1. Introduction
Sometimes it's required to verify the simulation computing performance of a machine (for example, when you upgrade the machine specs and you want to verify if the investment worth it).
That said, the purpose of this article is to describe how to benchmark your hardware using a set of well-know Fluent cases. By using this procedure, you'll be able to compare your hardware performance against others by checking the site ANSYS Fluent Benchmarks. Depending on the results, you could adjust your hardware setup in order to improve your simulation performance.
Please notice that the procedure described here was executed on Redhat Enterprise Linux 6.5 and using ANSYS 15.0.7.
2. Procedure
2.1 Download the Fluent Benchmark Files
In order to perform the benchmark, you need to download the benchmark cases from the ANSYS Customer Portal. The benchmark files are a set of cases from different levels of complexity, varying the mesh size, modelling and solver type.

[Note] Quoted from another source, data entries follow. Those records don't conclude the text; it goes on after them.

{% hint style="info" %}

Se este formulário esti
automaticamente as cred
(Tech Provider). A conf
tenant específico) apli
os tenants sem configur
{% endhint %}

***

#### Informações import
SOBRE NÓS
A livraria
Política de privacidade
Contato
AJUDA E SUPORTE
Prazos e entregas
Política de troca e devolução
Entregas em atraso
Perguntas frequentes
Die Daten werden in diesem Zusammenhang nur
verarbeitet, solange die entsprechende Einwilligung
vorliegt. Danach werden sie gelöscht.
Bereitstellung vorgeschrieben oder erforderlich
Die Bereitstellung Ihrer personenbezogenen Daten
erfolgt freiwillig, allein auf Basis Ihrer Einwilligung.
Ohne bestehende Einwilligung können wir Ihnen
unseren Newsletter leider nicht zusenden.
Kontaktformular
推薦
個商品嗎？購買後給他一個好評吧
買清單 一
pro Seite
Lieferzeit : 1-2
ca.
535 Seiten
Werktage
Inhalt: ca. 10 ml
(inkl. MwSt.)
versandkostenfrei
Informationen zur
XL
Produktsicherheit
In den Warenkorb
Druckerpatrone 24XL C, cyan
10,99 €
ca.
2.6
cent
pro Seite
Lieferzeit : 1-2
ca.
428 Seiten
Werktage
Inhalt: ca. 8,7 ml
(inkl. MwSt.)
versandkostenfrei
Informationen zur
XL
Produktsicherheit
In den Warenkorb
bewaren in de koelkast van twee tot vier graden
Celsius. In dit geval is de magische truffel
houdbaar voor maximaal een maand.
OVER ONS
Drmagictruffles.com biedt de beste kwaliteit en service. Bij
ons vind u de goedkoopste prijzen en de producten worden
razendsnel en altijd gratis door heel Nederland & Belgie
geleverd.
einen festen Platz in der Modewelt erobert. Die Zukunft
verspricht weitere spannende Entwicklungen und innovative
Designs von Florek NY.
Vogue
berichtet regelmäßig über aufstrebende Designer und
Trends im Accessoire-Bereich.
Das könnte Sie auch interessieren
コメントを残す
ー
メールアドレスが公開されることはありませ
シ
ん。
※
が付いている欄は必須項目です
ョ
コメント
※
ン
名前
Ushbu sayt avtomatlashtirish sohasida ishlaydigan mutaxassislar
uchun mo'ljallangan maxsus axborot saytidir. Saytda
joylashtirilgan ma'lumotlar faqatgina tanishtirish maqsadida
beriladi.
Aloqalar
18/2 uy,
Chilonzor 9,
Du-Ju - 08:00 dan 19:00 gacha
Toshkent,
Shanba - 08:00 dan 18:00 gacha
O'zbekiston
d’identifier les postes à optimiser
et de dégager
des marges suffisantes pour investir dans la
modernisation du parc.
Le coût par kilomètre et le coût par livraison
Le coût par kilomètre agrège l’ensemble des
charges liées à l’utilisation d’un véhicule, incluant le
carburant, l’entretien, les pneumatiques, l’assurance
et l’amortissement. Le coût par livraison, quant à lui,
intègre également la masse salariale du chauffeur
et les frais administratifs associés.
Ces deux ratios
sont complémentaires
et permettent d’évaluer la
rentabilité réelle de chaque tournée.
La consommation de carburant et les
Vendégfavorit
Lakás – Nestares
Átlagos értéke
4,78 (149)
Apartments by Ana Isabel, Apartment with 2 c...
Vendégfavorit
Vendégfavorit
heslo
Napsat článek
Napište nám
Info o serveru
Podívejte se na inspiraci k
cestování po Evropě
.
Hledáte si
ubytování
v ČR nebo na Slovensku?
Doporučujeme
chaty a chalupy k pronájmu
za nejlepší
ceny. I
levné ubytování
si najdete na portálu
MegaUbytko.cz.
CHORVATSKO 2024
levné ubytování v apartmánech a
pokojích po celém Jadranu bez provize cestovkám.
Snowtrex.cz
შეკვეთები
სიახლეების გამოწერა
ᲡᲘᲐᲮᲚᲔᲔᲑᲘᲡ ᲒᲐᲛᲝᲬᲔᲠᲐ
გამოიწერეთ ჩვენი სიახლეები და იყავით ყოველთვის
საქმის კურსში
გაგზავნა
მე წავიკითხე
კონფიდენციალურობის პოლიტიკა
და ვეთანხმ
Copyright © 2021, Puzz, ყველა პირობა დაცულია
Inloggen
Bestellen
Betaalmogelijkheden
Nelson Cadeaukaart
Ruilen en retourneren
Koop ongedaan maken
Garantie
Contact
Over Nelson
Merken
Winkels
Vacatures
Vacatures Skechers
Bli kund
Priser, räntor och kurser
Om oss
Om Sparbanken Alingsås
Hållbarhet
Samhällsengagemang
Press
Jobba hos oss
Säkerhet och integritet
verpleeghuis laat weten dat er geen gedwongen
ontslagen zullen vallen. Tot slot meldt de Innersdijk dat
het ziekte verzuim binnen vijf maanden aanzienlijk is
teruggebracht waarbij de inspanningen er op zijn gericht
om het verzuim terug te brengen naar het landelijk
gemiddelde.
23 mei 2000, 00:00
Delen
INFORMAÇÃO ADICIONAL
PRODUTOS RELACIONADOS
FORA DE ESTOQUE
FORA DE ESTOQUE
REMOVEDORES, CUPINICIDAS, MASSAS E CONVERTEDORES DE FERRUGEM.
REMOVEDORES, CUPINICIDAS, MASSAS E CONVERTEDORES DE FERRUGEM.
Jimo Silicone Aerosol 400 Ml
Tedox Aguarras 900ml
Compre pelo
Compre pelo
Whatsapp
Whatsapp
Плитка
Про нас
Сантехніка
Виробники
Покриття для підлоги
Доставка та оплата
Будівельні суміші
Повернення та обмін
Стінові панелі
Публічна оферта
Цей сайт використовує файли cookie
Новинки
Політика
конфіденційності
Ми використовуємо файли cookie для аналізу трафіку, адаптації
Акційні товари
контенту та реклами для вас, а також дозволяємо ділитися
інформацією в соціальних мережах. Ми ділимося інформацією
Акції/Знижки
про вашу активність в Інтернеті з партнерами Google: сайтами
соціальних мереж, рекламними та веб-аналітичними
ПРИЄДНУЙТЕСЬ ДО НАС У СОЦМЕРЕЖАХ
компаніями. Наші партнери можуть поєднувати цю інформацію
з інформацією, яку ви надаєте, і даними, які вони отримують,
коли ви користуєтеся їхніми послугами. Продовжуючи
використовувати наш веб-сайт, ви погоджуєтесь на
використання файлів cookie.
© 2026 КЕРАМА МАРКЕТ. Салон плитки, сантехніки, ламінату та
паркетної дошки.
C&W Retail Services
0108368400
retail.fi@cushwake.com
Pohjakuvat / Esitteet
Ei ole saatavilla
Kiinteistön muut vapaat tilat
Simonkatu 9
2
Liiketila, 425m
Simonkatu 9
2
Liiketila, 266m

Below is the case descriptions:
Eddy_417K: 417K cells, reacting flow, segregated implicit solver | |
Turbo_500K: 500K cells, turbulent flow, coupled implicit solver | |
Aircraft_2M: 1.8M cells, turbulent flow, coupled implicit solver | |
Sedan_4M: 3.6M cells, turbulent flow, pressure-based coupled solver | |
Truck_14M, Truck_Poly_14M: |
The benchmark files can be accessed from the link below (you have to have login access to the ANSYS Customer Portal to download the files)
http://support.ansys.com/
2.1 Install the Benchmark files
Once you have dowloaded the ANSYS Fluent Benchmark Suite, you'll need to install these files in the ANSYS Fluent folder tree. Using a Linux command prompt:
cd <benchmark_package_download_folder>
mv <benchmark_package_name> /ansys_inc/v150/fluent
cd /ansys_inc/v150/fluent
for the package
tar -xzf <benchmark_package_name>
2.2 Rename or create a symbolic link to the v6 folder
These benchmark suite files are somewhat old, from the Fluent 6 epoch. Therefore, it's required a modification in order to make these files able to be run by ANSYS 15.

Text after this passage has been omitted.